Set to open Sept. 21, the museum will feature exhibits specifically designed to represent Native Americans.
Plans to build the museum began in 1989 under the leadership of museum director Richard West, a Southern Cheyenne.
Suzette Brewer, public affairs specialist for the museum, said delayed congressional approval and problems associated coordinating contributions by the many Native American tribes led to the extended timetable.
“All the great institutions of the world had to go through some type of growing pains,” Brewer said. “A museum of this magnitude takes some time.”
Despite delays, Brewer said the museum, located at 4th Street and Independence Avenue, received overwhelming support from all communities.
“Everyone from every sector, public and private, came together for this extraordinary beacon of hope,” she said.
The museum will feature three core exhibitions designed to give visitors a glimpse into Native American culture and history.
“Our Universe,” the first core exhibit, puts tribal philosophy on display, while the second, “Our Peoples,” focuses on tribal history and the individual perspectives of 24 different tribes from North and South America.
Personal representation of Native American history in a museum is a first, Brewer said.
“People never had their own voice in interpretation,” Brewer said.

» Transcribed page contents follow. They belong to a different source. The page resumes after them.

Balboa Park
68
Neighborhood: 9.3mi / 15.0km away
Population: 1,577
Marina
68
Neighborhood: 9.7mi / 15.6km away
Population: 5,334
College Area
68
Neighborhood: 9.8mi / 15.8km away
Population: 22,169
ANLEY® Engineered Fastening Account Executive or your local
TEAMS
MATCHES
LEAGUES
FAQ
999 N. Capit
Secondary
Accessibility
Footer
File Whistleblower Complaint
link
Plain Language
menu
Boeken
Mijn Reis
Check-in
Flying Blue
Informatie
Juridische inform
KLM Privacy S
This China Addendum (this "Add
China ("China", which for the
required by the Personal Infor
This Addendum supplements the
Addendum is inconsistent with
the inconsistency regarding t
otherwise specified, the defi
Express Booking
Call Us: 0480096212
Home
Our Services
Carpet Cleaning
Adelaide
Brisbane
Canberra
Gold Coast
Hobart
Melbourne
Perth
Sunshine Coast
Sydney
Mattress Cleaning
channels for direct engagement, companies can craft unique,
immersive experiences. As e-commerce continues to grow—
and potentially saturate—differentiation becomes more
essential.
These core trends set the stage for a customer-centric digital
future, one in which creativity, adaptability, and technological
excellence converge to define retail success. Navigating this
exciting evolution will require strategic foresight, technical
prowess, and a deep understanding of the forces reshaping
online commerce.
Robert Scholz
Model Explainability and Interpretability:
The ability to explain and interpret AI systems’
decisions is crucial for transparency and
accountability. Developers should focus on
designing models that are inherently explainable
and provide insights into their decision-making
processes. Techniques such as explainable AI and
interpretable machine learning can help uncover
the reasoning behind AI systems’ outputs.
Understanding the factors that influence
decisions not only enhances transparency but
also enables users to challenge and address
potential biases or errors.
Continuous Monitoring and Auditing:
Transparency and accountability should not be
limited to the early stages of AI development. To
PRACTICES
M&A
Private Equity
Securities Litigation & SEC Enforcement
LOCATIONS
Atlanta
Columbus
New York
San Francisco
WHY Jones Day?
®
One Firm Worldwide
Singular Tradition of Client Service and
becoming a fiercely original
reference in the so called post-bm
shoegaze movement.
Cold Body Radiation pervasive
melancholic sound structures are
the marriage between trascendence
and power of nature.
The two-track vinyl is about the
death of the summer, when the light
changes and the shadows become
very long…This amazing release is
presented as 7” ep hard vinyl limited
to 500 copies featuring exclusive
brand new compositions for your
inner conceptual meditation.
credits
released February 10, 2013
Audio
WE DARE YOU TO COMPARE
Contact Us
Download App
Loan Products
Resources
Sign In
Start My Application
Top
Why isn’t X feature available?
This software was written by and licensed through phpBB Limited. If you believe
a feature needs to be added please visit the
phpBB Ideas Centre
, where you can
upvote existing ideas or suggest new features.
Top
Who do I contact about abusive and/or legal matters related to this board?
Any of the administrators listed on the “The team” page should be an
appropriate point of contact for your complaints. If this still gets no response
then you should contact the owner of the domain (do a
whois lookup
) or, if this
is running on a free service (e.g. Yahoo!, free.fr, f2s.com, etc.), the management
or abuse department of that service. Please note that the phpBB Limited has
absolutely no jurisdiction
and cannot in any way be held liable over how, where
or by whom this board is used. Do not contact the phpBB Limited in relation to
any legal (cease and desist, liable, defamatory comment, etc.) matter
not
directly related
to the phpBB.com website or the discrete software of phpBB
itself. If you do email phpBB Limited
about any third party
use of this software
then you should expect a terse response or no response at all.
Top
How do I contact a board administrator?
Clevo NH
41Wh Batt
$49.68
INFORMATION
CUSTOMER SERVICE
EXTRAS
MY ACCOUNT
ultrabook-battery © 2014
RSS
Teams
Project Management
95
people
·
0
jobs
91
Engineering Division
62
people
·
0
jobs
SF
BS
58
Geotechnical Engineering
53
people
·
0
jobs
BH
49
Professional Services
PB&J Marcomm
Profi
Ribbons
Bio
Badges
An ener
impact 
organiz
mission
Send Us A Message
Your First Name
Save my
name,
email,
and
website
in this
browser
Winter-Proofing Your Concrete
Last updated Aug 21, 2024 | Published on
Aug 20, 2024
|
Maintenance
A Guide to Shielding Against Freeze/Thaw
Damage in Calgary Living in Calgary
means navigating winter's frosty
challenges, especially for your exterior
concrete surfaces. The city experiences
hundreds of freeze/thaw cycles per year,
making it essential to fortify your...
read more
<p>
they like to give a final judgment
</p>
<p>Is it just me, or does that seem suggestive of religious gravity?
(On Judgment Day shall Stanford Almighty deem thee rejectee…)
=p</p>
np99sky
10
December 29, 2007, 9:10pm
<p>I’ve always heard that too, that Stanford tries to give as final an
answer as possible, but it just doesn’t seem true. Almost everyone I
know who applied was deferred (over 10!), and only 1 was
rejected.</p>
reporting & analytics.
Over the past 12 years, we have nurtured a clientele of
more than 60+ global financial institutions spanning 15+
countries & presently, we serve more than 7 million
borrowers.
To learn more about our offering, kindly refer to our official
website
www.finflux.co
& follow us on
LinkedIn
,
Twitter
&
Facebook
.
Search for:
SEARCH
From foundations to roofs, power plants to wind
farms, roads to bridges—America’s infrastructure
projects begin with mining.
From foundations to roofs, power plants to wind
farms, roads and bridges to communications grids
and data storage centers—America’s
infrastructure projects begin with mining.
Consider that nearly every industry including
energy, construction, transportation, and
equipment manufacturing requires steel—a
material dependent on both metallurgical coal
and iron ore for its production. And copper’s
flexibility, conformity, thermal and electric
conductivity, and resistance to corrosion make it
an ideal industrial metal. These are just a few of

“Our lives,” the third core exhibit of the museum, focuses on Native American identity. This exhibit, which portrays Native Americans as a contemporary culture, revolves around live exhibitions such as boat building, storytelling and the screening of Native American films.
“It’s significant to Indian people because it’s a living museum and because for so long people didn’t understand that Indian people are very much apart of the United States … and they’re enduring,” said Thomas Sweeney, the museum’s public affairs director.
Brewer said that although a positive message about Native American people is the main objective of the museum, darker moments in Native American history will also be on display.
“We’re not going to shy away from the hard stories,” she said.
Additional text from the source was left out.